Unfortunately, this story came on the heels of K’s week-long ambulatory EEG, which her neurologist scheduled to identify the cause of odd shuddering episodes – episodes that have increased in frequency over the past week or two from once every couple weeks to nearly every day. These episodes seem to bother me a lot more than they bother K, but this barrage of reminder on the potential effects of K’s condition has required more than one deep breath in the effort to reach some semblance of calm.
And so we’re left with three options:
Flight: Stick my head in the sand. Pretend there’s nothing wrong. And really, maybe there isn’t. Again, most cases of NF are mild. She may have nothing more than a few café au lait spots and a small lump or two. At worst, perhaps some help for yet to be defined learning disabilities. Heck, my divorce will probably scar her far more than her “condition.” Certainly not much more than your average child.
Fright: I could freak out about everything. I could spend hours researching, reading, analyzing. I could take her to every specialist and be hyper sensitive to changes in her health or behavior – to the point where I begin to imagine things that aren’t there. Surely this behavior would make me more prone to catching things early, which is only good, right? Right? Hmmm…maybe not.

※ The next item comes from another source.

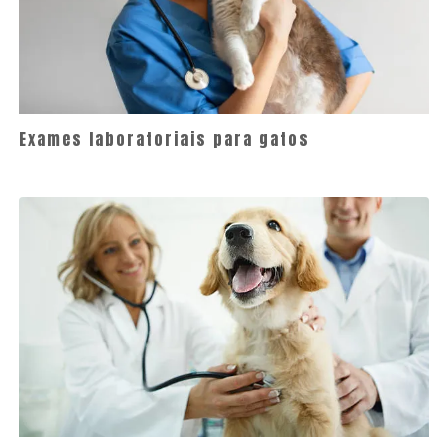
Exames laboratoriais para gatos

Fight: The third option is about arming yourself for battle. It doesn’t necessarily have to mean that you go to war – because maybe last minute peace negotiations will pan out and the war you expect never comes to your doorstep. But that doesn’t mean you don’t prepare. You learn about your enemy (Neurofibromatosis). You familiarize yourself with the different paths the enemy might take (learning disabilities, tumors, epilepsy, scoliosis, disfigurement, cancer, optic gliomas…). You identify your allies (doctors, specialists, non-profits, support groups, family and friends). You prepare, but you don’t live in fear. You become educated, but not overwhelmed. You hope the day will never happen, while developing a plan in case it does. And you never, ever forget how to laugh. To enjoy life. To experience. And you teach your kid how to do the same thing.
Guess which path I’m going to choose?